American Destroyer named after Robert Stethem

USS Stethem (DDG-63) is an (Flight I) Aegis guided missile destroyer in the United States Navy. The ship was built in Pascagoula, Mississippi, starting on 11 May 1993. She was commissioned on 21 October 1995. She is part of the Pacific Fleet, assigned to Destroyer Squadron 9. The Stethem was named for Steelworker 2nd Class Robert Stethem. He was a Seabee diver killed by Shiite hijackers onboard TWA 847 at Beirut International Airport in 1985.

==Ship history==
Stethem is the 13th Arleigh Burke-class Aegis destroyer. Construction of Stethem began on 18 May 1992 with the ship's keel being laid down at the Ingalls Shipbuilding Division of Litton Industries in Pascagoula, Mississippi on 11 May 1993. She was launched on 17 June 1994 and was christened on 16 July 1994 by Mrs. Patricia L. Stethem, the mother of the ship's namesake. The vessel then transited the Panama Canal and was officially commissioned on 21 October 1995 at the Naval Construction Battalion Center Port Hueneme. On 15 February 1996 she successfully completed her Post Delivery Test and Trials and was thus cleared for combat operations.

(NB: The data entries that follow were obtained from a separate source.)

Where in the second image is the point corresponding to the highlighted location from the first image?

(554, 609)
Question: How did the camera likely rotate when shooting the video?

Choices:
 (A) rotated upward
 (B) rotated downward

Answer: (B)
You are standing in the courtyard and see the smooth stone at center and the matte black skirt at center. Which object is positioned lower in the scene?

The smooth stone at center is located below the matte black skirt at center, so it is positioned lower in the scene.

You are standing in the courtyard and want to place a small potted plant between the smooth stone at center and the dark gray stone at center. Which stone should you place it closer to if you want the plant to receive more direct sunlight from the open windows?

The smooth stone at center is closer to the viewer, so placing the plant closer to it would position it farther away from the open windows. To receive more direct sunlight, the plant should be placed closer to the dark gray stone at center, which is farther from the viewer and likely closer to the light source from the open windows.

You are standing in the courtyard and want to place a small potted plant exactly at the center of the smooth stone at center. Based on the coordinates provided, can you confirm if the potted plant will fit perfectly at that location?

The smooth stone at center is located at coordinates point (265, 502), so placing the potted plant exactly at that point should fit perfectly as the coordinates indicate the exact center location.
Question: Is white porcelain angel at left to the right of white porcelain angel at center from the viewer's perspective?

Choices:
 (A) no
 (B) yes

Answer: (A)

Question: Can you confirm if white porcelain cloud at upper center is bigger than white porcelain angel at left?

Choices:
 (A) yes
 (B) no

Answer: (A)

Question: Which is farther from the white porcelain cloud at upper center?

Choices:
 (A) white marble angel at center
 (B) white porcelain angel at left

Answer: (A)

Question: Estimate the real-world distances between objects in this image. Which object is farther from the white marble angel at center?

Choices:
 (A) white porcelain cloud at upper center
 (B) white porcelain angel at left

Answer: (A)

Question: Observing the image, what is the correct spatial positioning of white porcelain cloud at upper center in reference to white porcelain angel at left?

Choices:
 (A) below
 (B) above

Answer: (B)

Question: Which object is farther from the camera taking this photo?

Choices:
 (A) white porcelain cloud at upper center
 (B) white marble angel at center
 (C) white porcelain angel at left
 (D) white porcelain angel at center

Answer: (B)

===1996: Rescue mission===
On 23 November 1996 the ship was diverted for a Search and Rescue mission to recover survivors from a downed U.S. Air Force C-130 off the coast of northern California. In the company of two smaller boats Stethem patrolled the area around the crash for some twenty hours while engaged in recovery efforts, which earned the destroyer the U.S. Coast Guard Meritorious Unit Commendation Medal. She was additionally recognized for her achievements during her first year of service by earning the 1996 Destroyer Squadron Twenty-One Battle Efficiency Award.

===1997: First deployment===
On 4 April 1997 Stethem set sail for the Persian Gulf on her maiden overseas deployment, reporting for duty in Bahrain on 3 July. During the next three months she served in a variety of roles including the primary Air Warfare Commander, Surface Warfare Commander, Ready Strike Platform, and LINK Coordinator. She also provided support to both the and the Carrier Battle Groups (CBG) and several U.S. Air Force aircraft engaged in Operation Southern Watch. She also supported the United Nations Security Council resolutions against Iraq by conducting some 54 boardings and inspections of suspected sanctions violators.

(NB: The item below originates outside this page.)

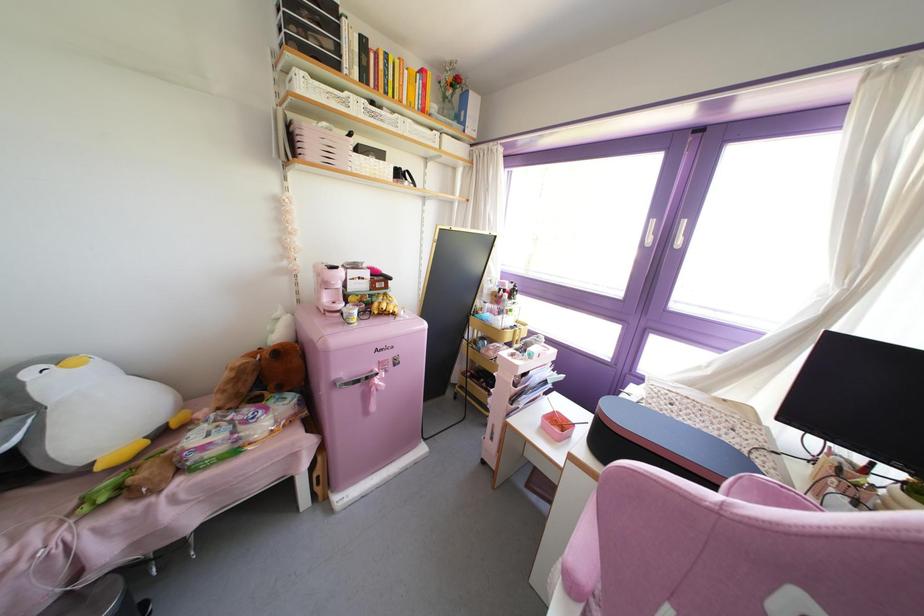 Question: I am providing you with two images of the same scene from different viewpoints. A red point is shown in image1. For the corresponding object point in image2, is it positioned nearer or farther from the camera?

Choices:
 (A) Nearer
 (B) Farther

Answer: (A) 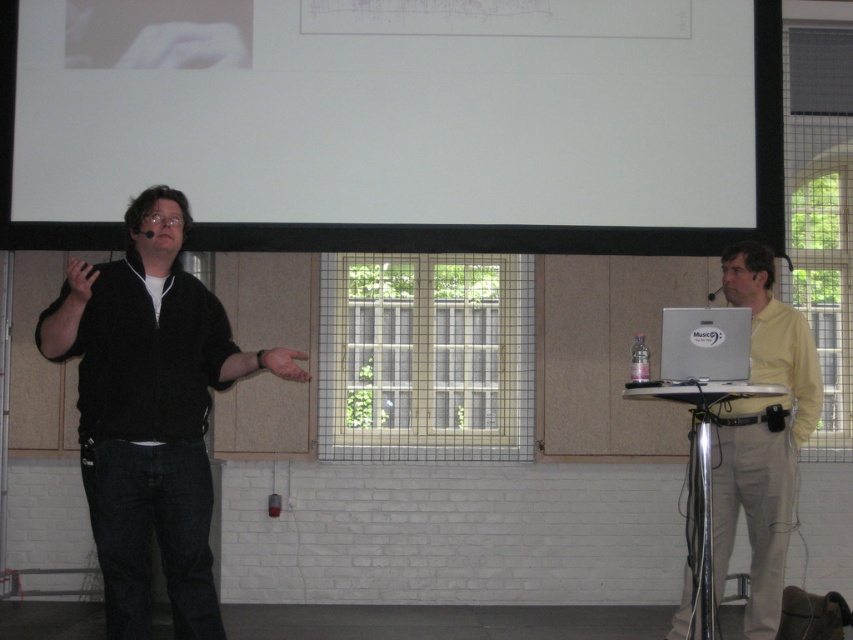 Does silver metallic computer at right appear on the left side of matte skin hand at center?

Stethems port visits during her deployment included Singapore, Malaysia, Bahrain, Oman, the United Arab Emirates, Fremantle and Sydney. She finally returned to San Diego on 7 November 1997 to begin an inter-deployment training cycle, the second one undertaken by the ship.

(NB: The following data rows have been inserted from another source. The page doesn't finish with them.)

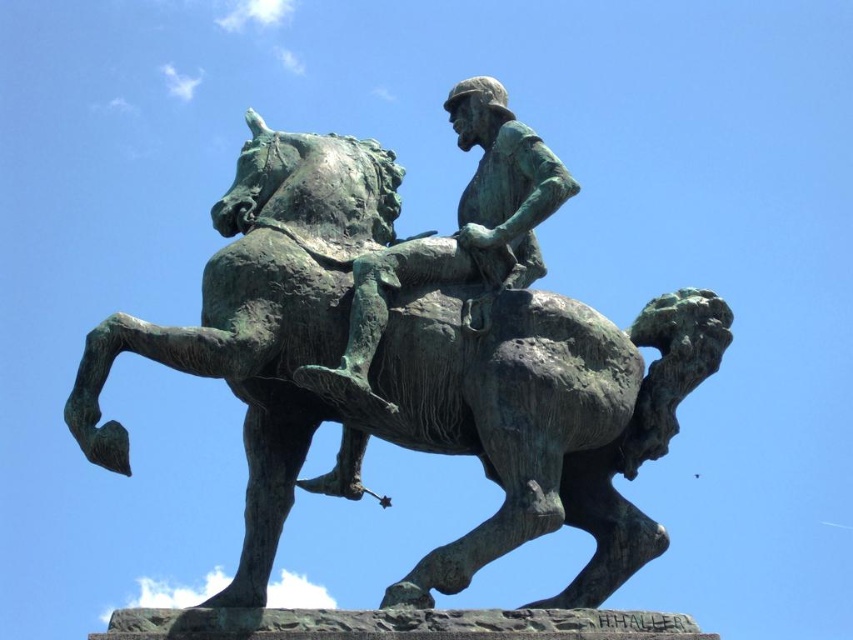 Question: Which point is farther to the camera?

Choices:
 (A) click(x=332, y=380)
 (B) click(x=363, y=186)

Answer: (B)

Question: From the image, what is the correct spatial relationship of green patina horse and rider at center in relation to green patina figure at center?

Choices:
 (A) left
 (B) right

Answer: (A)

Question: Can you confirm if green patina horse and rider at center is thinner than green patina figure at center?

Choices:
 (A) no
 (B) yes

Answer: (A)

Question: Can you confirm if green patina horse and rider at center is positioned to the right of green patina figure at center?

Choices:
 (A) no
 (B) yes

Answer: (A) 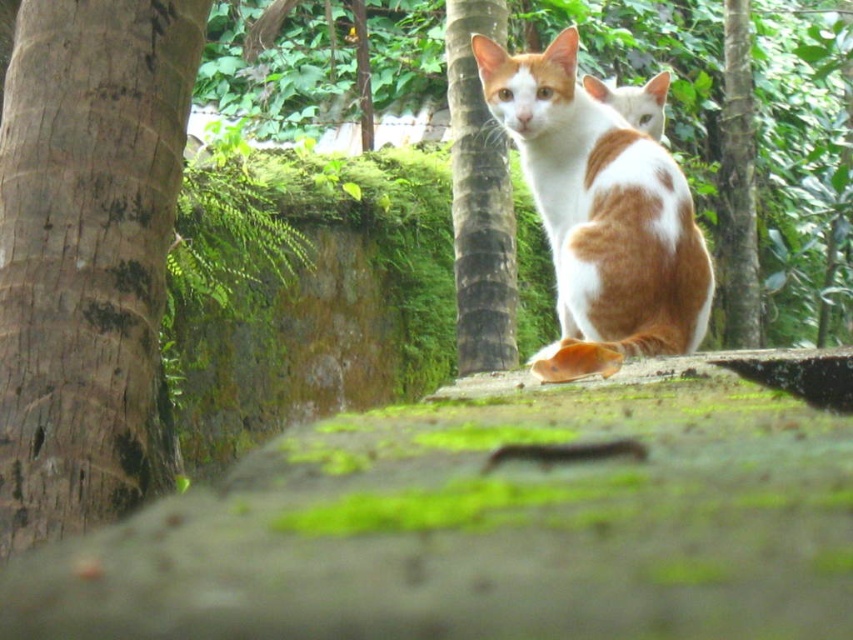 You are a bird trying to find a nesting spot. You see the brown textured bark at left and the green mossy tree trunk at center. Which tree would you choose if you want to build a nest higher up?

The green mossy tree trunk at center is taller than the brown textured bark at left, so you should choose the green mossy tree trunk at center to build a nest higher up.

You are a hiker trying to identify landmarks in the forest. You see a brown textured bark at left and a green mossy tree trunk at center. Which one is positioned more to the left side of the image?

The brown textured bark at left is positioned more to the left side of the image than the green mossy tree trunk at center. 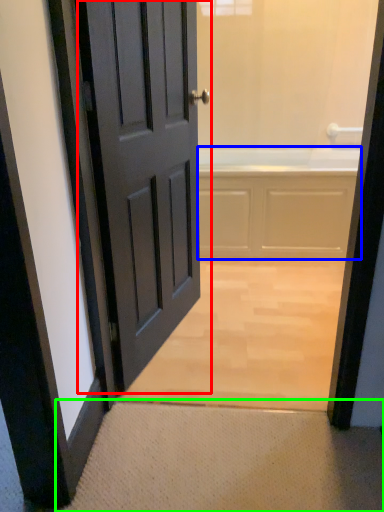 Question: Based on their relative distances, which object is nearer to door (highlighted by a red box)? Choose from bath (highlighted by a blue box) and doormat (highlighted by a green box).

Choices:
 (A) bath
 (B) doormat

Answer: (B) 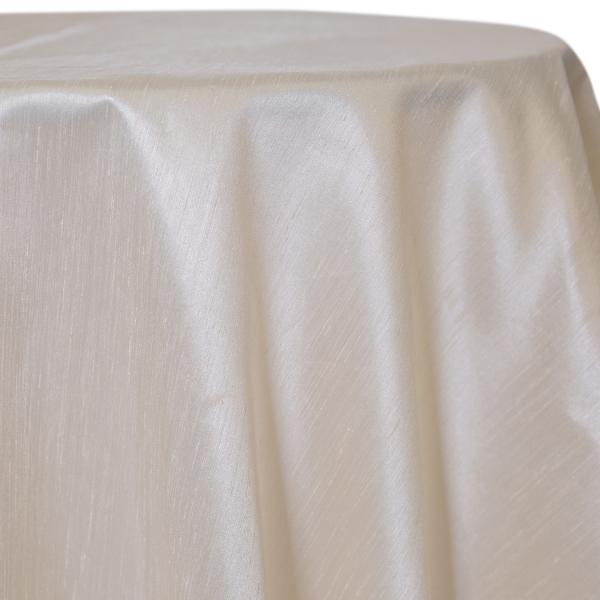 The image size is (600, 600). Find the location of `table top`. table top is located at coordinates pos(222,42). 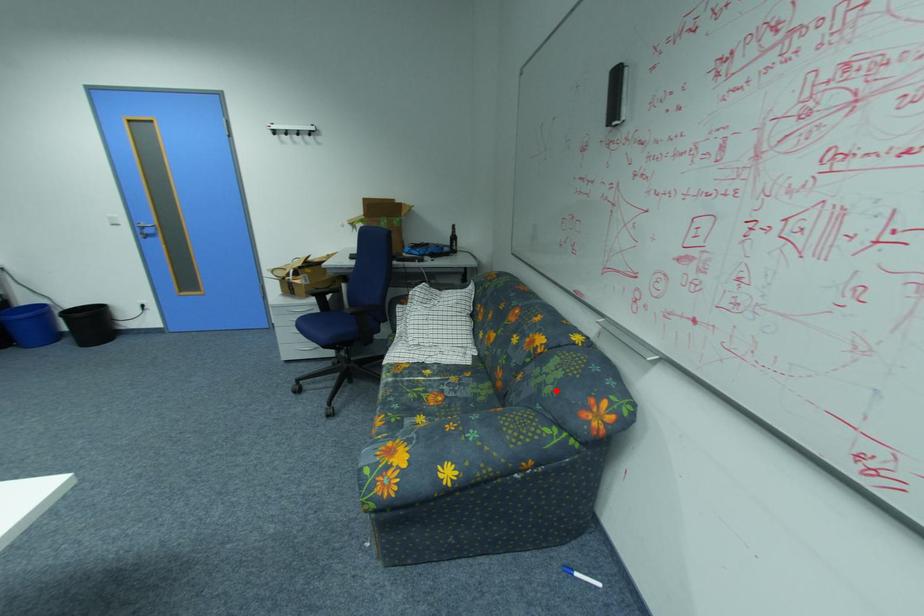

Beginning with a Command Assessment of Readiness for Training (CART II) in May 1998, Stethems crew trained in combat systems, navigation, engineering, mobility, damage control, and logistics management.

===1999: Second deployment===
Stethem began her second deployment to the Persian Gulf 16 April 1999, sailing as part of the Middle East Force 99-2. After port visits to Guam, Saipan, Singapore, and Thailand, she reported for duty in the Persian Gulf conducting freedom of navigation operations and maritime interception operations. During her 76 days on station she served as an Air Warfare Commander, a Ready Strike Platform, and a Force Over-The-Horizon Track Coordinator. Stethem also had the opportunity to support the CBG as a carrier escort and a plane guard. After serving as command ship for Northern Persian Gulf Maritime Interception Operations for a second time, she transited the Strait of Hormuz on 13 August, and arrived home in San Diego 4 October 1999.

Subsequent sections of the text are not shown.